Until he is actually accused of a crime, everyone wants laws that protect him from crime and let him interact peacefully and productively with others. Even criminals. Not many murderers would wish to live under laws that permitted them to kill— and be killed. [Everyone? Surely not. There are large numbers of persons, especially among the least rational and most dangerous segment of the populace, who simply don’t think like economists. And even among rational persons of means, there are many who believe that they have the wherewithal to defend themselves while getting away with murder and other anti-social acts.]

I turn now to chapter 63, “The Conservative Mistake.” This is less an apology for anarchy than it is a defense of open borders and an indictment of those who resist change. I take it up because it further illustrates Friedman’s penchant for making broad, unsupported, and (sometimes) off-target assertions — in this case about conservatism.

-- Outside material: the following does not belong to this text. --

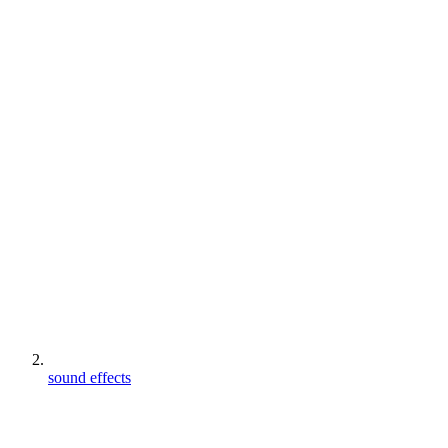
sound effects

Critics of free immigration worry that immigrants might change the country, make it more socialist, more crime ridden, more like the places they are coming from, but offer no strong reason to expect those particular effects. Leaving the place where you grew up to move somewhere very different is, after all, evidence that you prefer the latter. [But “you” prefer the latter for particular reasons. Among those reasons is the knowledge that the new country offers a rather cushy “safety net” relative to that of the old country.] As I pointed out in one exchange, the Volokh brothers, associated with the popular libertarian/conservative legal blog the Volokh Conspiracy, are immigrants from the ex-Soviet Union. While Eugene and Sasha Volokh are slightly more socialist than I am, they are much less socialist than most of their fellow academics, not entirely surprising given that they have experienced socialism at first hand. [They are also unrepresentative of the vast numbers of immigrants who pour into the country from the south, and whose presence predictably results in higher taxes and lower wages for the many citizens who don’t reap the benefits of immigration.]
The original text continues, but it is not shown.